The headline rate gets attention.

The cap tells the truth.

Miles conversion needs actual travel plans

Miles can be powerful, but only if you understand how to use them.

A credit card may earn points that can be converted into airline miles. That sounds exciting because miles feel bigger than cashback. They point toward a future trip.

But conversion rules matter.

How many credit card points equal one mile? Which airlines are included? Is there a minimum transfer amount? How long does the transfer take? Do the miles expire after transfer? Are award seats available when you want to travel? Will you still pay taxes, fees, or surcharges?

Miles are not cash.

They are a travel currency with rules.

For frequent travelers, those rules may be worth learning. For someone who takes one trip every few years and usually books the cheapest available fare, miles may be less useful than a simpler reward.

A miles card should not just match your dream of travel.

It should match your actual travel behavior.

Excluded transactions are where assumptions go wrong

This is one of the most overlooked parts of credit card terms.

Not every transaction earns rewards.

Some cards exclude bills payments, balance transfers, cash advances, cash-in or wallet top-ups, remittances, gambling, cryptocurrency, annual fees, finance charges, late payment fees, and other special transactions.

BDO’s Peso Rewards terms, for example, state that several transactions do not earn Peso Points, including bills payment transactions, balance transfer, cash advance, casino or gambling transactions, cryptocurrency, remittance or money transfer, cash-in or e-wallet loading, annual and monthly membership fees, finance charges, late payment charges, and other fees.¹

That matters because many Filipinos use credit cards creatively.

They pay bills. They load e-wallets. They convert purchases into installments. They use cards for convenience payments. They assume every swipe or charge earns points.

Sometimes it does.

Sometimes it does not.

Before you build a reward strategy around a card, check whether your planned transactions actually earn rewards.

Installments can help, but they are not free money

Installments are a major reason Filipinos use credit cards.

A phone, laptop, appliance, plane ticket, dental procedure, tuition payment, or emergency expense becomes easier to handle when the cost is spread over several months.

Used well, installments can help cash flow.

Used carelessly, they can quietly consume your future salary.

The danger is that each installment looks small by itself. One monthly payment feels manageable. Then another purchase gets converted. Then another. Before long, a large part of your income is already committed before the month begins.

This is not always a credit card problem.

Sometimes it is a planning problem.

Before taking an installment, ask whether the item is necessary, whether the rate is truly zero or has fees, and whether you can still pay your statement balance comfortably after the monthly amortization starts.

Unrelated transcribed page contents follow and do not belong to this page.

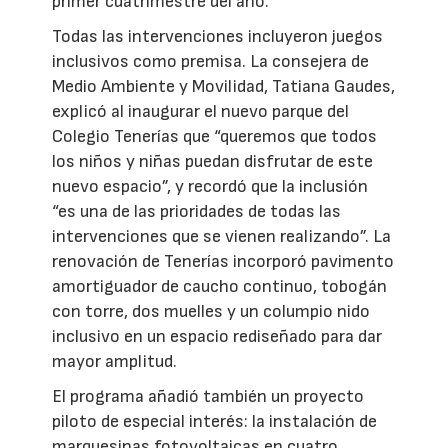
primer cuatrimestre del año.
Todas las intervenciones incluyeron juegos
inclusivos como premisa. La consejera de
Medio Ambiente y Movilidad, Tatiana Gaudes,
explicó al inaugurar el nuevo parque del
Colegio Tenerías que “queremos que todos
los niños y niñas puedan disfrutar de este
nuevo espacio”, y recordó que la inclusión
“es una de las prioridades de todas las
intervenciones que se vienen realizando”. La
renovación de Tenerías incorporó pavimento
amortiguador de caucho continuo, tobogán
con torre, dos muelles y un columpio nido
inclusivo en un espacio rediseñado para dar
mayor amplitud.
El programa añadió también un proyecto
piloto de especial interés: la instalación de
marquesinas fotovoltaicas en cuatro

Installments do not erase cost.

They schedule it.

The Richable rule

Before applying for a credit card, do not start with the welcome gift.

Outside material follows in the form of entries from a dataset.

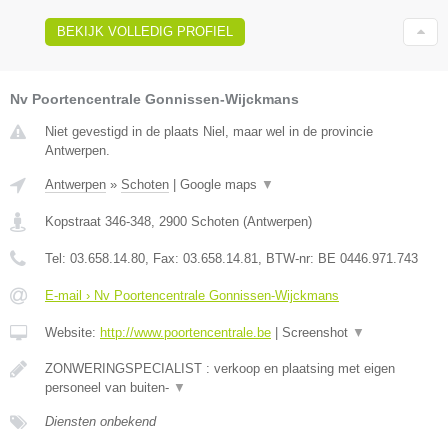
BEKIJK VOLLEDIG PROFIEL
Nv Poortencentrale Gonnissen-Wijckmans
Niet gevestigd in de plaats Niel, maar wel in de provincie
Antwerpen.
Antwerpen
»
Schoten
|
Google maps
▼
Kopstraat 346-348
,
2900
Schoten
(
Antwerpen
)
Tel:
03.658.14.80
, Fax:
03.658.14.81
, BTW-nr:
BE 0446.971.743
E-mail › Nv Poortencentrale Gonnissen-Wijckmans
Website:
http://www.poortencentrale.be
|
Screenshot
▼
ZONWERINGSPECIALIST : verkoop en plaatsing met eigen
personeel van buiten-
▼
Diensten onbekend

Start with the boring details.

Annual fee. Waiver rules. Minimum income requirement. Foreign transaction fee. Cashback cap. Miles conversion. Excluded transactions. Installment fees. Late payment rules. Redemption mechanics.

These are not small details. They are the parts that decide whether the card will help your life or complicate it.

A credit card should make spending more organized, not more careless. It should reward expenses you already planned, not encourage purchases you only made because points were involved.

The right card is not the one with the loudest benefit.

It is the one whose rules still make sense after the promo ends.

Sources

¹ BDO Credit Card Peso Rewards Program General Terms and Conditions, revised August 2024.

² Bangko Sentral ng Pilipinas, Comparative Table of Credit Card Interest Rates and Table of Fees and Charges.

³ Official credit card product pages, rewards pages, and fees pages from major Philippine issuers including BDO, BPI, Metrobank, UnionBank, RCBC, EastWest, HSBC, Security Bank, and others.